Every entry that follows is to be set down exactly, with its pictures omitted.

Entries taken from a collection
★ ★ ★ ★ ★ ★ ★

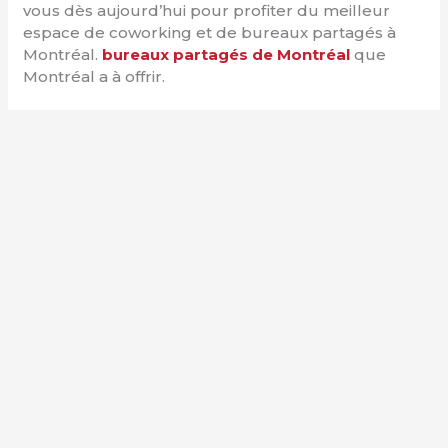
vous dès aujourd’hui pour profiter du meilleur
espace de coworking et de bureaux partagés à
Montréal.
bureaux partagés de Montréal
que
Montréal a à offrir.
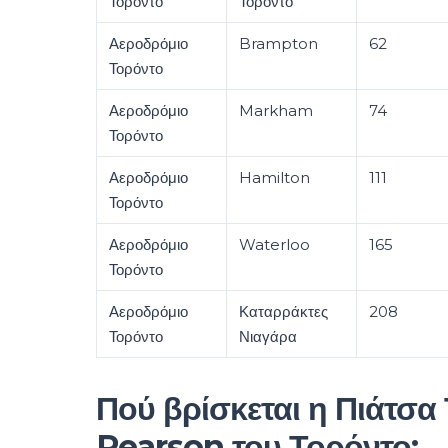
Τορόντο
Τορόντο
Αεροδρόμιο
Brampton
62
Τορόντο
Αεροδρόμιο
Markham
74
Τορόντο
Αεροδρόμιο
Hamilton
111
Τορόντο
Αεροδρόμιο
Waterloo
165
Τορόντο
Αεροδρόμιο
Καταρράκτες
208
Τορόντο
Νιαγάρα
Πού βρίσκεται η Πιάτσα
Pearson του Τορόντο;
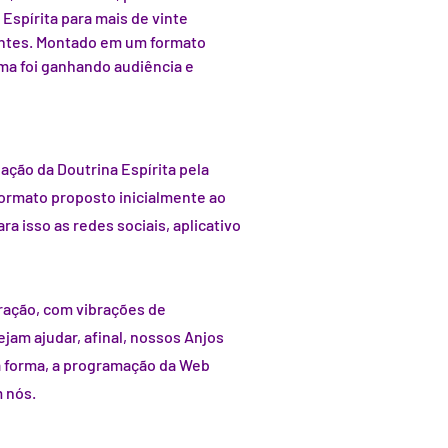
Espírita para mais de vinte
antes. Montado em um formato
ama foi ganhando audiência e
ação da Doutrina Espírita pela
formato proposto inicialmente ao
 isso as redes sociais, aplicativo
ração, com vibrações de
ejam ajudar, afinal, nossos Anjos
a forma, a programação da Web
 nós.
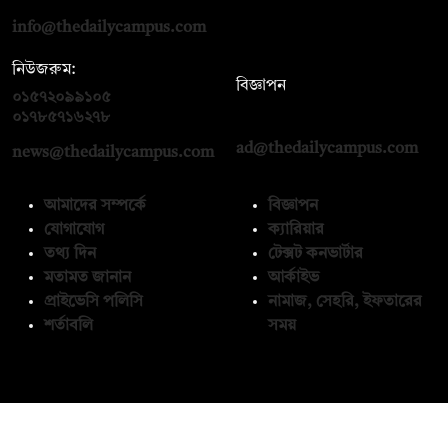
info@thedailycampus.com
নিউজরুম:
বিজ্ঞাপন
০১৫৭২০৯৯১০৫
,
০১৭১২১৩৬৫৯৩
০১৭৮৫৭১৬২৭৮
ad@thedailycampus.com
news@thedailycampus.com
আমাদের সম্পর্কে
বিজ্ঞাপন
যোগাযোগ
ক্যারিয়ার
তথ্য দিন
টেক্সট কনভার্টার
মতামত জানান
আর্কাইভ
প্রাইভেসি পলিসি
নামাজ, সেহরি, ইফতারের
শর্তাবলি
সময়
অনুসরণ করুন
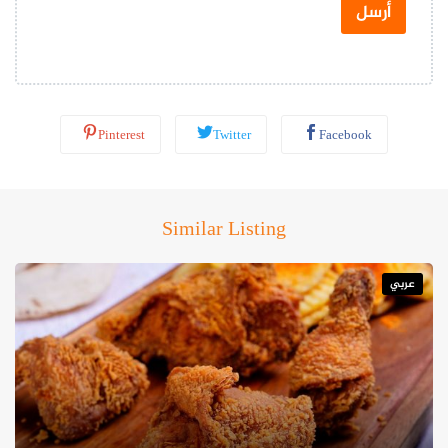
س
أرسل
ا
ب
*
Pinterest
Twitter
Facebook
Similar Listing
عربي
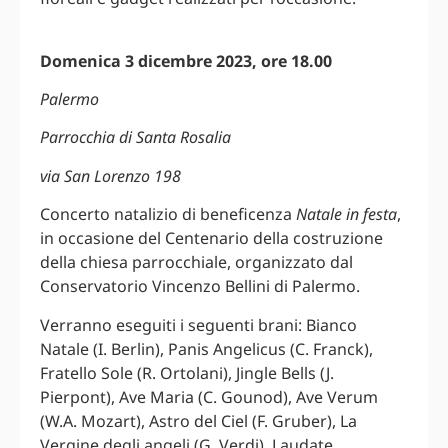
Domenica 3 dicembre 2023, ore 18.00
Palermo
Parrocchia di Santa Rosalia
via San Lorenzo 198
Concerto natalizio di beneficenza
Natale in festa
,
in occasione del Centenario della costruzione
della chiesa parrocchiale, organizzato dal
Conservatorio Vincenzo Bellini di Palermo.
Verranno eseguiti i seguenti brani: Bianco
Natale (I. Berlin), Panis Angelicus (C. Franck),
Fratello Sole (R. Ortolani), Jingle Bells (J.
Pierpont), Ave Maria (C. Gounod), Ave Verum
(W.A. Mozart), Astro del Ciel (F. Gruber), La
Vergine degli angeli (G. Verdi), Laudate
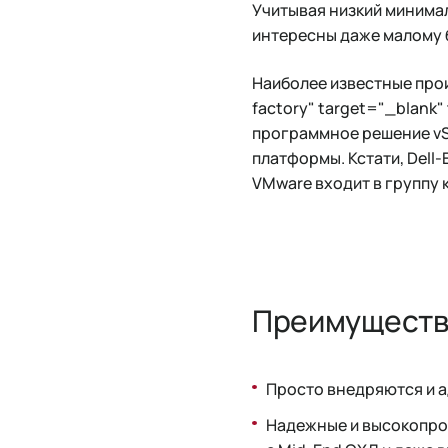
Учитывая низкий минима
интересны даже малому 
Наиболее известные прои
factory" target="_blank"
программное решение vSA
платформы. Кстати, Dell-
VMware входит в группу 
Преимуществ
Просто внедряются и 
Надежные и высокопро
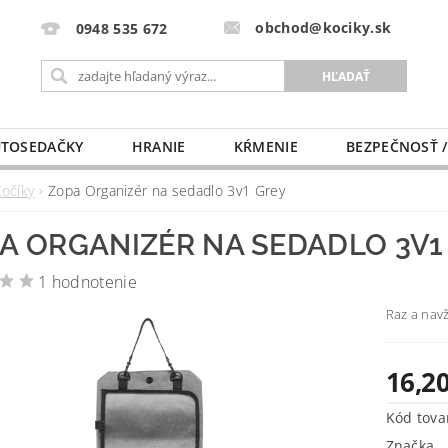
obchod@kociky.sk
0948 535 672
TOSEDAČKY
HRANIE
KŔMENIE
BEZPEČNOSŤ /
PÔRODNICE
MLIEKO A VÝŽIVA
PRE MAMIČKU
Kočíky
Zopa Organizér na sedadlo 3v1 Grey
A ORGANIZÉR NA SEDADLO 3V1
1 hodnotenie
Raz a nav
16,20
Kód tova
Značka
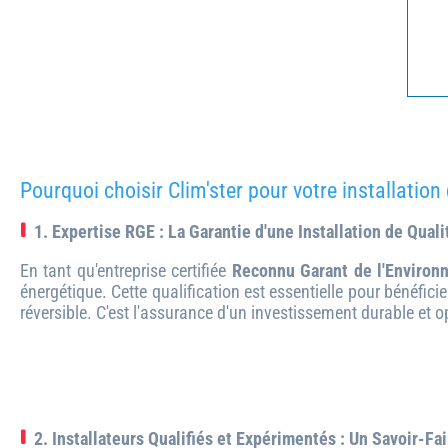
Pourquoi choisir Clim'ster pour votre installation
1. Expertise RGE : La Garantie d'une Installation de Quali
En tant qu'entreprise certifiée
Reconnu Garant de l'Environ
énergétique. Cette qualification est essentielle pour bénéfici
réversible. C'est l'assurance d'un investissement durable et o
2. Installateurs Qualifiés et Expérimentés : Un Savoir-Fa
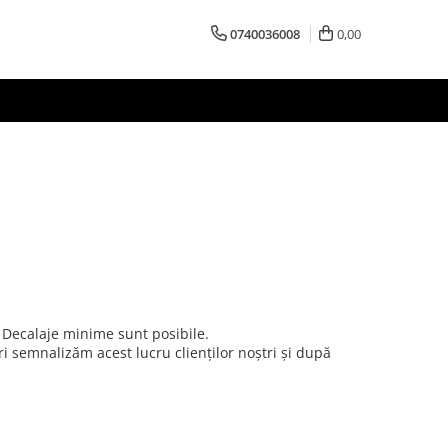
0740036008
0,00
. Decalaje minime sunt posibile.
ri semnalizăm acest lucru clienților noștri și după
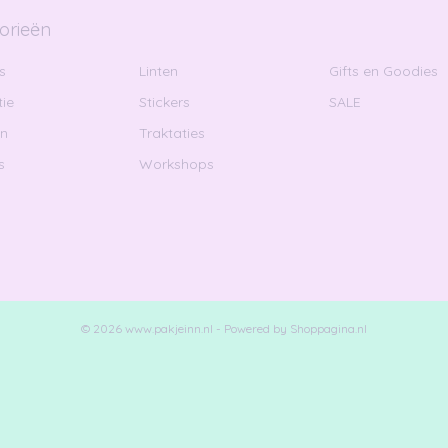
orieën
s
Linten
Gifts en Goodies
ie
Stickers
SALE
en
Traktaties
s
Workshops
© 2026 www.pakjeinn.nl - Powered by Shoppagina.nl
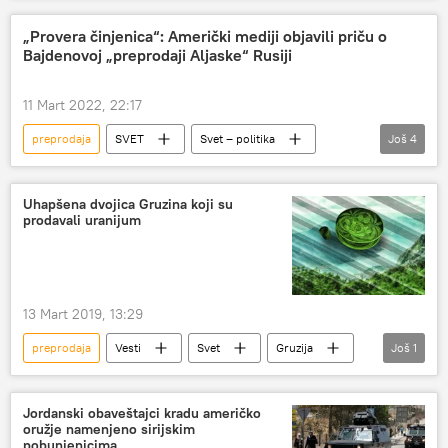
vojna tehnika
Ukrajina
oružje
„Provera činjenica“: Američki mediji objavili priču o
Bajdenovoj „preprodaji Aljaske“ Rusiji
11 Mart 2022, 22:17
preprodaja
SVET
Svet – politika
Još
4
SAD
Džozef Bajden
Aljaska
Rusija
Uhapšena dvojica Gruzina koji su
prodavali uranijum
13 Mart 2019, 13:29
preprodaja
Vesti
Svet
Gruzija
Još
1
uranijum
Jordanski obaveštajci kradu američko
oružje namenjeno sirijskim
pobunjenicima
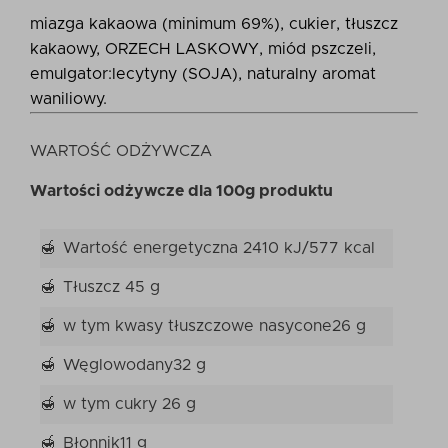
miazga kakaowa (minimum 69%), cukier, tłuszcz
kakaowy, ORZECH LASKOWY, miód pszczeli,
emulgator:lecytyny (SOJA), naturalny aromat
waniliowy.
WARTOŚĆ ODŻYWCZA
Wartości odżywcze dla 100g produktu
Wartość energetyczna
2410 kJ/577 kcal
Tłuszcz
45 g
w tym kwasy tłuszczowe nasycone
26 g
Węglowodany
32 g
w tym cukry
26 g
Błonnik
11 g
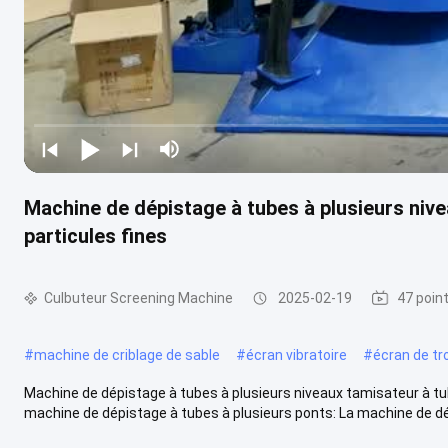
Machine de dépistage à tubes à plusieurs niv
particules fines
Culbuteur Screening Machine
2025-02-19
47 poin
#
machine de criblage de sable
#
écran vibratoire
#
écran de t
Machine de dépistage à tubes à plusieurs niveaux tamisateur à tu
machine de dépistage à tubes à plusieurs ponts: La machine de dép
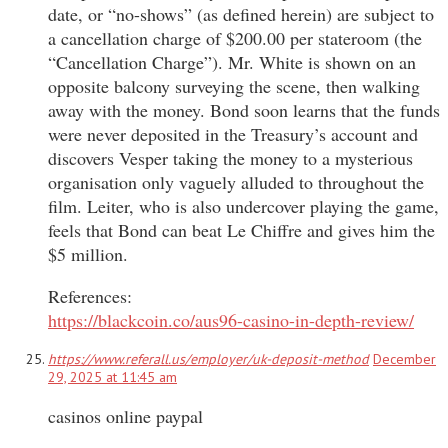
date, or “no-shows” (as defined herein) are subject to
a cancellation charge of $200.00 per stateroom (the
“Cancellation Charge”). Mr. White is shown on an
opposite balcony surveying the scene, then walking
away with the money. Bond soon learns that the funds
were never deposited in the Treasury’s account and
discovers Vesper taking the money to a mysterious
organisation only vaguely alluded to throughout the
film. Leiter, who is also undercover playing the game,
feels that Bond can beat Le Chiffre and gives him the
$5 million.
References:
https://blackcoin.co/aus96-casino-in-depth-review/
https://www.referall.us/employer/uk-deposit-method
December
29, 2025 at 11:45 am
casinos online paypal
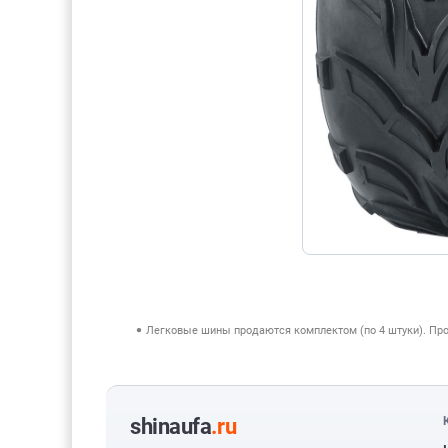
Легковые шины продаются комплектом (по 4 штуки). Пр
shinaufa
.ru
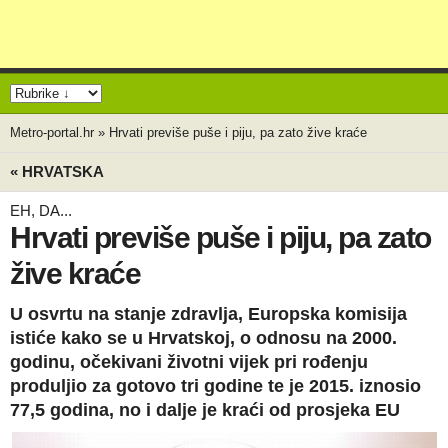
Metro-portal.hr
»
Hrvati previše puše i piju, pa zato žive kraće
« HRVATSKA
EH, DA...
Hrvati previše puše i piju, pa zato
žive kraće
U osvrtu na stanje zdravlja, Europska komisija
istiće kako se u Hrvatskoj, o odnosu na 2000.
godinu, očekivani životni vijek pri rođenju
produljio za gotovo tri godine te je 2015. iznosio
77,5 godina, no i dalje je kraći od prosjeka EU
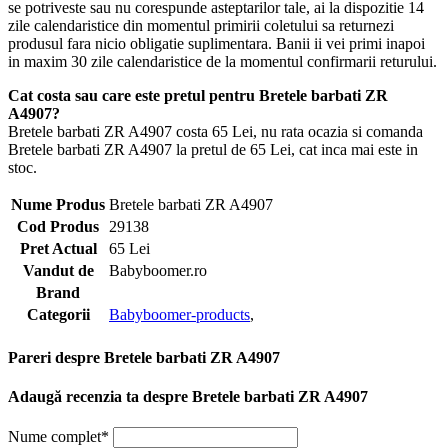
se potriveste sau nu corespunde asteptarilor tale, ai la dispozitie 14
zile calendaristice din momentul primirii coletului sa returnezi
produsul fara nicio obligatie suplimentara. Banii ii vei primi inapoi
in maxim 30 zile calendaristice de la momentul confirmarii returului.
Cat costa sau care este pretul pentru Bretele barbati ZR
A4907?
Bretele barbati ZR A4907 costa 65 Lei, nu rata ocazia si comanda
Bretele barbati ZR A4907 la pretul de 65 Lei, cat inca mai este in
stoc.
Nume Produs
Bretele barbati ZR A4907
Cod Produs
29138
Pret Actual
65 Lei
Vandut de
Babyboomer.ro
Brand
Categorii
Babyboomer-products
,
Pareri despre Bretele barbati ZR A4907
Adaugă recenzia ta despre Bretele barbati ZR A4907
Nume complet*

★ ★ ★ ★ ★ ★ ★

:: Reply ::
vous dès aujourd’hui pour profiter du meilleur
espace de coworking et de bureaux partagés à
Montréal.
bureaux partagés de Montréal
que
Montréal a à offrir.
Τορόντο
Τορόντο
Αεροδρόμιο
Brampton
62
Τορόντο
Αεροδρόμιο
Markham
74
Τορόντο
Αεροδρόμιο
Hamilton
111
Τορόντο
Αεροδρόμιο
Waterloo
165
Τορόντο
Αεροδρόμιο
Καταρράκτες
208
Τορόντο
Νιαγάρα
Πού βρίσκεται η Πιάτσα
Pearson του Τορόντο;
Espírita para mais de vinte
antes. Montado em um formato
ama foi ganhando audiência e
ação da Doutrina Espírita pela
formato proposto inicialmente ao
 isso as redes sociais, aplicativo
ração, com vibrações de
ejam ajudar, afinal, nossos Anjos
a forma, a programação da Web
 nós.
info@thedailycampus.com
নিউজরুম:
বিজ্ঞাপন
০১৫৭২০৯৯১০৫
,
০১৭১২১৩৬৫৯৩
০১৭৮৫৭১৬২৭৮
ad@thedailycampus.com
news@thedailycampus.com
আমাদের সম্পর্কে
বিজ্ঞাপন
যোগাযোগ
ক্যারিয়ার
তথ্য দিন
টেক্সট কনভার্টার
মতামত জানান
আর্কাইভ
প্রাইভেসি পলিসি
নামাজ, সেহরি, ইফতারের
শর্তাবলি
সময়
অনুসরণ করুন
س
أرسل
ا
ب
*
Pinterest
Twitter
Facebook
Similar Listing
عربي
Domenica 3 dicembre 2023, ore 18.00
Palermo
Parrocchia di Santa Rosalia
via San Lorenzo 198
Concerto natalizio di beneficenza
Natale in festa
,
in occasione del Centenario della costruzione
della chiesa parrocchiale, organizzato dal
Conservatorio Vincenzo Bellini di Palermo.
Verranno eseguiti i seguenti brani: Bianco
Natale (I. Berlin), Panis Angelicus (C. Franck),
Fratello Sole (R. Ortolani), Jingle Bells (J.
Pierpont), Ave Maria (C. Gounod), Ave Verum
(W.A. Mozart), Astro del Ciel (F. Gruber), La
Vergine degli angeli (G. Verdi), Laudate
Учитывая низкий минима
интересны даже малому 
Наиболее известные прои
factory" target="_blank"
программное решение vSA
платформы. Кстати, Dell-
VMware входит в группу 
Преимуществ
Просто внедряются и 
Надежные и высокопро
obchod@kociky.sk
0948 535 672
TOSEDAČKY
HRANIE
KŔMENIE
BEZPEČNOSŤ /
PÔRODNICE
MLIEKO A VÝŽIVA
PRE MAMIČKU
Kočíky
Zopa Organizér na sedadlo 3v1 Grey
A ORGANIZÉR NA SEDADLO 3V1
1 hodnotenie
Raz a nav
16,20
Kód tova
Značka
Pourquoi choisir Clim'ster pour votre installation
1. Expertise RGE : La Garantie d'une Installation de Quali
En tant qu'entreprise certifiée
Reconnu Garant de l'Environ
énergétique. Cette qualification est essentielle pour bénéfici
réversible. C'est l'assurance d'un investissement durable et o
2. Installateurs Qualifiés et Expérimentés : Un Savoir-Fa
0740036008
0,00
. Decalaje minime sunt posibile.
ri semnalizăm acest lucru clienților noștri și după
orieën
s
Linten
Gifts en Goodies
ie
Stickers
SALE
en
Traktaties
s
Workshops
© 2026 www.pakjeinn.nl - Powered by Shoppagina.nl
vojna tehnika
Ukrajina
oružje
„Provera činjenica“: Američki mediji objavili priču o
Bajdenovoj „preprodaji Aljaske“ Rusiji
11 Mart 2022, 22:17
preprodaja
SVET
Svet – politika
Još
4
SAD
Džozef Bajden
Aljaska
Rusija
Uhapšena dvojica Gruzina koji su
prodavali uranijum
13 Mart 2019, 13:29
preprodaja
Vesti
Svet
Gruzija
Još
1
uranijum
Jordanski obaveštajci kradu američko
oružje namenjeno sirijskim
pobunjenicima
miazga kakaowa (minimum 69%), cukier, tłuszcz
kakaowy, ORZECH LASKOWY, miód pszczeli,
emulgator:lecytyny (SOJA), naturalny aromat
waniliowy.
WARTOŚĆ ODŻYWCZA
Wartości odżywcze dla 100g produktu
Wartość energetyczna
2410 kJ/577 kcal
Tłuszcz
45 g
w tym kwasy tłuszczowe nasycone
26 g
Węglowodany
32 g
w tym cukry
26 g
Błonnik
11 g
Machine de dépistage à tubes à plusieurs niv
particules fines
Culbuteur Screening Machine
2025-02-19
47 poin
#
machine de criblage de sable
#
écran vibratoire
#
écran de t
Machine de dépistage à tubes à plusieurs niveaux tamisateur à tu
machine de dépistage à tubes à plusieurs ponts: La machine de dép
date, or “no-shows” (as defined herein) are subject to
a cancellation charge of $200.00 per stateroom (the
“Cancellation Charge”). Mr. White is shown on an
opposite balcony surveying the scene, then walking
away with the money. Bond soon learns that the funds
were never deposited in the Treasury’s account and
discovers Vesper taking the money to a mysterious
organisation only vaguely alluded to throughout the
film. Leiter, who is also undercover playing the game,
feels that Bond can beat Le Chiffre and gives him the
$5 million.
References:
https://blackcoin.co/aus96-casino-in-depth-review/
https://www.referall.us/employer/uk-deposit-method
December
29, 2025 at 11:45 am
casinos online paypal
Легковые шины продаются комплектом (по 4 штуки). Пр
shinaufa
.ru
Metro-portal.hr
»
Hrvati previše puše i piju, pa zato žive kraće
« HRVATSKA
EH, DA...
Hrvati previše puše i piju, pa zato
žive kraće
U osvrtu na stanje zdravlja, Europska komisija
istiće kako se u Hrvatskoj, o odnosu na 2000.
godinu, očekivani životni vijek pri rođenju
produljio za gotovo tri godine te je 2015. iznosio
77,5 godina, no i dalje je kraći od prosjeka EU
se potriveste sau nu corespunde asteptarilor tale, ai la dispozitie 14
zile calendaristice din momentul primirii coletului sa returnezi
produsul fara nicio obligatie suplimentara. Banii ii vei primi inapoi
in maxim 30 zile calendaristice de la momentul confirmarii returului.
Cat costa sau care este pretul pentru Bretele barbati ZR
A4907?
Bretele barbati ZR A4907 costa 65 Lei, nu rata ocazia si comanda
Bretele barbati ZR A4907 la pretul de 65 Lei, cat inca mai este in
stoc.
Nume Produs
Bretele barbati ZR A4907
Cod Produs
29138
Pret Actual
65 Lei
Vandut de
Babyboomer.ro
Brand
Categorii
Babyboomer-products
,
Pareri despre Bretele barbati ZR A4907
Adaugă recenzia ta despre Bretele barbati ZR A4907
Nume complet*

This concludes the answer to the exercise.